== Instructions to follow ==
The data below holds a line containing "e to obtain clear run until final 100M, made" and a line containing "Team tee + distressed"; please quote exactly those two lines and every line between them, and nothing else.

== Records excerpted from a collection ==
---*---

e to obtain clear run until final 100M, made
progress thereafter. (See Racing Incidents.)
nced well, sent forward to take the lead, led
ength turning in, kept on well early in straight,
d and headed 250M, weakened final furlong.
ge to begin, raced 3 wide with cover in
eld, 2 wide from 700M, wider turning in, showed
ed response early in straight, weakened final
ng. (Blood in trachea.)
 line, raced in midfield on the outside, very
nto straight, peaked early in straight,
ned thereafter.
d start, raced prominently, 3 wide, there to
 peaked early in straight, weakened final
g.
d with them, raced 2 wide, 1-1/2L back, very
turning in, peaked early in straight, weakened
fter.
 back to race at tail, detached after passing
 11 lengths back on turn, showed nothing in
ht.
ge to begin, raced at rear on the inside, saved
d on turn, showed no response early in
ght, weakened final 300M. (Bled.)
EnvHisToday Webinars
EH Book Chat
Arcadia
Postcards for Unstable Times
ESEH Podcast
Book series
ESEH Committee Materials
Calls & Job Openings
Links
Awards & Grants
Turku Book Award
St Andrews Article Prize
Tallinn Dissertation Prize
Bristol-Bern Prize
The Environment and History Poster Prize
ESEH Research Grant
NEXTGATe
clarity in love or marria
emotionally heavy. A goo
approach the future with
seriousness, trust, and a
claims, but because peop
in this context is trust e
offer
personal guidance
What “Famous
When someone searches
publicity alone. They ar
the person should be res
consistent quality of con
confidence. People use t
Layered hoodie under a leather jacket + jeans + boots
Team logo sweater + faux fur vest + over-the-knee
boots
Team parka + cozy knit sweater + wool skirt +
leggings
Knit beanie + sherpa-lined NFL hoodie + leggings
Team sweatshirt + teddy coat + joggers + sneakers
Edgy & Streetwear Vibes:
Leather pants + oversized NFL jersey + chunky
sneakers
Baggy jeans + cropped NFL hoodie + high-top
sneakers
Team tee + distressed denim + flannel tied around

---*---

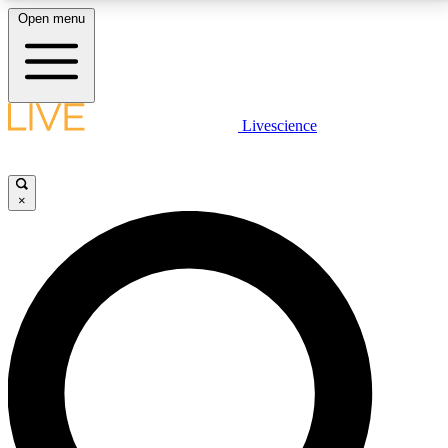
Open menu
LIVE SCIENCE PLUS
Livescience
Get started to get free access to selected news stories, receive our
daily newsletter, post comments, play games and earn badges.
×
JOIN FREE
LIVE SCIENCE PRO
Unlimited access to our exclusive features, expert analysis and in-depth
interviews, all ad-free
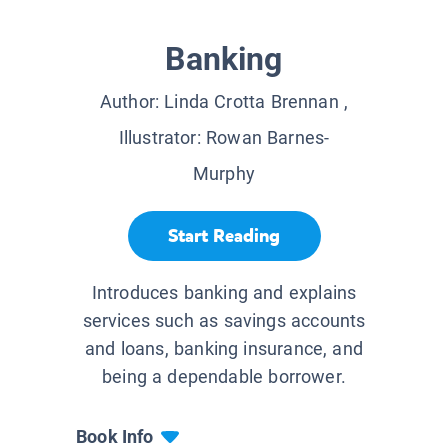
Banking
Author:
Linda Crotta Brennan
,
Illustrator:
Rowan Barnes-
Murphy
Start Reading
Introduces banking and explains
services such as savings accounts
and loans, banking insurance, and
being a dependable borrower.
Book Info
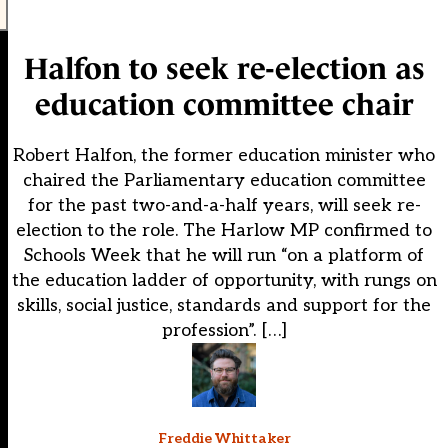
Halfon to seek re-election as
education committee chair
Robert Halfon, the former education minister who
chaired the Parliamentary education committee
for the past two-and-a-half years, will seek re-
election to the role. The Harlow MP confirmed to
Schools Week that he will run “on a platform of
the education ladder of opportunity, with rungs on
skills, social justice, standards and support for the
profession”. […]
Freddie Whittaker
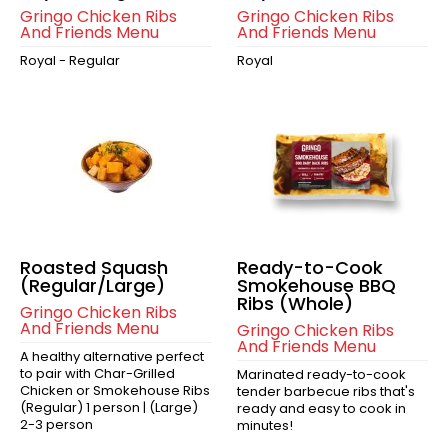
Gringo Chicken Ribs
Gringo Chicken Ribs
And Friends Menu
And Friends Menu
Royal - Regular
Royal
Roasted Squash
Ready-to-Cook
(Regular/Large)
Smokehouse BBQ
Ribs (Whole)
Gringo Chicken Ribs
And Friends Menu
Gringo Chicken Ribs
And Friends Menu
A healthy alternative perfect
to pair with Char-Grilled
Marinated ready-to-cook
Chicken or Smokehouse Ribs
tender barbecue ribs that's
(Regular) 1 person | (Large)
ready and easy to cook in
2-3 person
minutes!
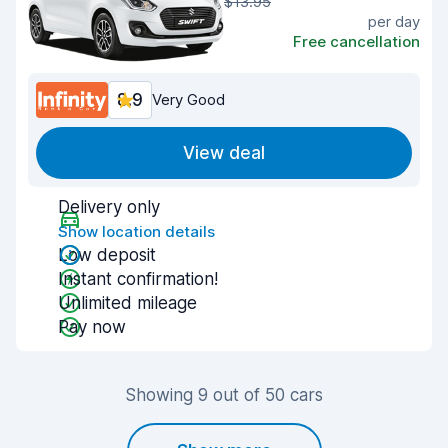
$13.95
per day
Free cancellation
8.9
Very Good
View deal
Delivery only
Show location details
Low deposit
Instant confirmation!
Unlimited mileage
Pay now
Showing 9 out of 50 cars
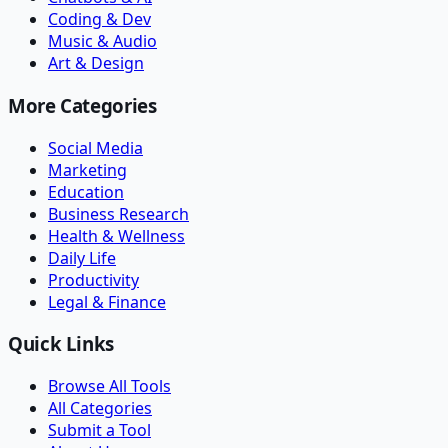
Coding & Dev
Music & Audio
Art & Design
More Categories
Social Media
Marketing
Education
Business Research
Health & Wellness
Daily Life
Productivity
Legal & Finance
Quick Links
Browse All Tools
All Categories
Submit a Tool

---*---

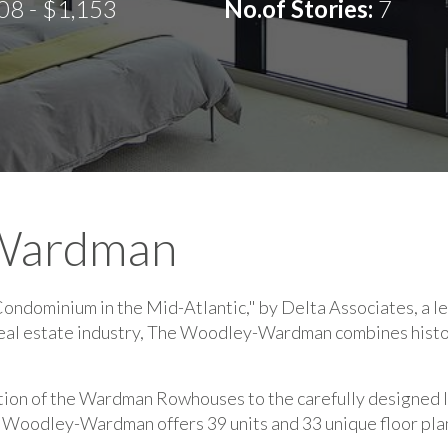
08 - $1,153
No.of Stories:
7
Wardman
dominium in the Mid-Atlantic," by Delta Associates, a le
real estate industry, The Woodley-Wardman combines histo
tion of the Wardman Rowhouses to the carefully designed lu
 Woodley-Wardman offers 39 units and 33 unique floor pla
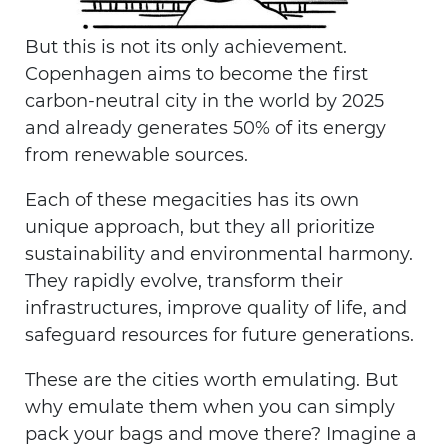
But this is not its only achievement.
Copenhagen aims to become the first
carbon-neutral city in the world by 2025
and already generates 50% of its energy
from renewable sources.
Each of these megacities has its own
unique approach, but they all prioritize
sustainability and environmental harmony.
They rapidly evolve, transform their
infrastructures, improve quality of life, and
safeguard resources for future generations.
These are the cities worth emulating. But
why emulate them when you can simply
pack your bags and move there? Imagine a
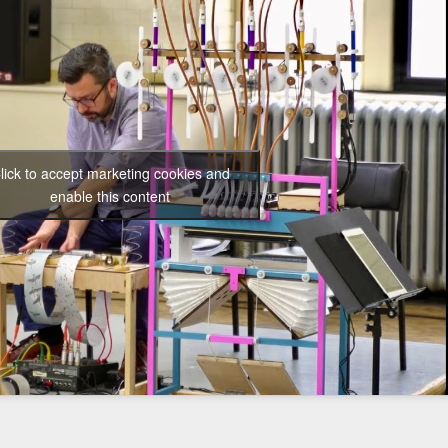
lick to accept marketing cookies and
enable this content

---*---

== Answer area ==
e to obtain clear run until final 100M, made
progress thereafter. (See Racing Incidents.)
nced well, sent forward to take the lead, led
ength turning in, kept on well early in straight,
d and headed 250M, weakened final furlong.
ge to begin, raced 3 wide with cover in
eld, 2 wide from 700M, wider turning in, showed
ed response early in straight, weakened final
ng. (Blood in trachea.)
 line, raced in midfield on the outside, very
nto straight, peaked early in straight,
ned thereafter.
d start, raced prominently, 3 wide, there to
 peaked early in straight, weakened final
g.
d with them, raced 2 wide, 1-1/2L back, very
turning in, peaked early in straight, weakened
fter.
 back to race at tail, detached after passing
 11 lengths back on turn, showed nothing in
ht.
ge to begin, raced at rear on the inside, saved
d on turn, showed no response early in
ght, weakened final 300M. (Bled.)
EnvHisToday Webinars
EH Book Chat
Arcadia
Postcards for Unstable Times
ESEH Podcast
Book series
ESEH Committee Materials
Calls & Job Openings
Links
Awards & Grants
Turku Book Award
St Andrews Article Prize
Tallinn Dissertation Prize
Bristol-Bern Prize
The Environment and History Poster Prize
ESEH Research Grant
NEXTGATe
clarity in love or marria
emotionally heavy. A goo
approach the future with
seriousness, trust, and a
claims, but because peop
in this context is trust e
offer
personal guidance
What “Famous
When someone searches
publicity alone. They ar
the person should be res
consistent quality of con
confidence. People use t
Layered hoodie under a leather jacket + jeans + boots
Team logo sweater + faux fur vest + over-the-knee
boots
Team parka + cozy knit sweater + wool skirt +
leggings
Knit beanie + sherpa-lined NFL hoodie + leggings
Team sweatshirt + teddy coat + joggers + sneakers
Edgy & Streetwear Vibes:
Leather pants + oversized NFL jersey + chunky
sneakers
Baggy jeans + cropped NFL hoodie + high-top
sneakers
Team tee + distressed denim + flannel tied around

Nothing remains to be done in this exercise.